Now one member of the mystical Body of Jesus who was salt and light and has a special connection to scouts is St. George.  He is the patron saint of Scouts and Scouting organizations.  St. George was born in the latter half of the 3rd century.  His dad was a high ranking Roman soldier and his mom was from Greece.  Both of them were of noble birth and both were Christians.  George right from the beginning was raised in a Christian household.

When George was old enough, he joined the army.  He was a very good soldier and by the time he was almost 30 he became an imperial guard for the emperor.  Only the best soldiers were Imperial Guards.  On February 24, 303 A.D. Diocletian, who had no love for Christians, announced that every Christian the army encountered would be arrested and in addition to this, to prove their loyalty to the State, all soldiers would have to offer sacrifice to the Roman gods.  This would prove that they were a good citizen. 

George refused the order and he even told Diocletian he would not obey.  This really angered Diocletian.  It may seem odd but Diocletian was a friend of George’s family and so he tried to overlook George’s Christianity and disobedience.  But when George went public with his Christianity and his beliefs, Diocletian could no longer keep the information to himself.  And in an effort to save George, Diocletian attempted to convert him to belief in the Roman gods, he offered him land, money, and slaves in exchange for offering just a small sacrifice to the Roman gods.  Just be quiet about your Christianity, he said to George.  Be a Christian in private, offer a sacrifice to the State gods and you’ll be safe.  George would have none of it.  “I’m a Christian through and through, not just at home,” he said.

Finally, after exhausting all other options, Diocletian ordered George’s torture and execution.  In preparation for his death George gave all his money to the poor.  On April 23, 303 A.D., George was decapitated.  Today he is honored as a martyr and is known as one of the 14 Holy Helpers, the Holy Helpers were a group of very popular saints in the Middle Ages. 

If God is calling each of us to be salt and light, calling us to make a real, everlasting difference in the lives of others, then it must be possible for us to do it.

But how?

Today’s First Reading gives a starting list of possibilities: 

¨ “Share your bread with the hungry,

¨ shelter the oppressed and the homeless;

¨ clothe the naked when you see them,

¨ and do not turn your back on your own.”

¨ These correspond to some of the traditional corporal, or material, works of mercy.
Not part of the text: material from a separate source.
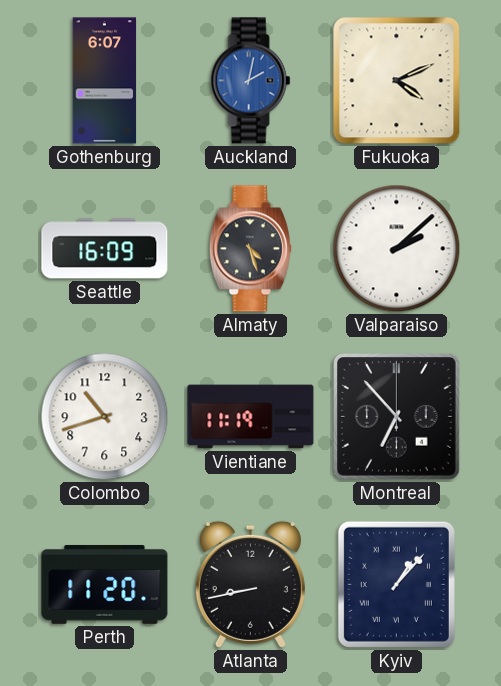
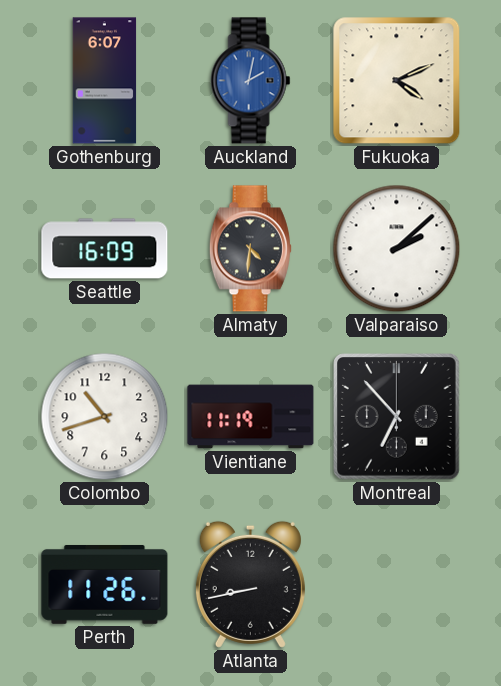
Almaty: 4:27 -> 4:31
Perth: 11:20 -> 11:26
Kyiv: 1:07 -> none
We can find another list of possibilities in the traditional spiritual works of mercy:

¨ comforting the sorrowful, 

¨ instructing the ignorant, 

¨ admonishing sinners, 

¨ counseling the doubtful,  

¨ praying for the living and the dead, 

¨ bearing wrongs patiently, 

¨ and forgiving injuries.

Certainly, during this Mass the Holy Spirit will translate these general ideas into some very practical possibilities in the heart of each one of us.

But the Holy Spirit is extremely polite.  He doesn’t want us to be his slaves; he wants us to be his friends.  And so, even though he will inspire good ideas, he will not force us to carry them out.  He leaves us free to say yes or no.  Let’s allow the beauty and the power of this Mass to give us the courage we need this week to fulfill our life-mission just a little bit better than we did last week, being salt and light for a confused and broken world.  We are members of a Divine Body nourished by our Lord’s Body and Blood.  Don’t hide that.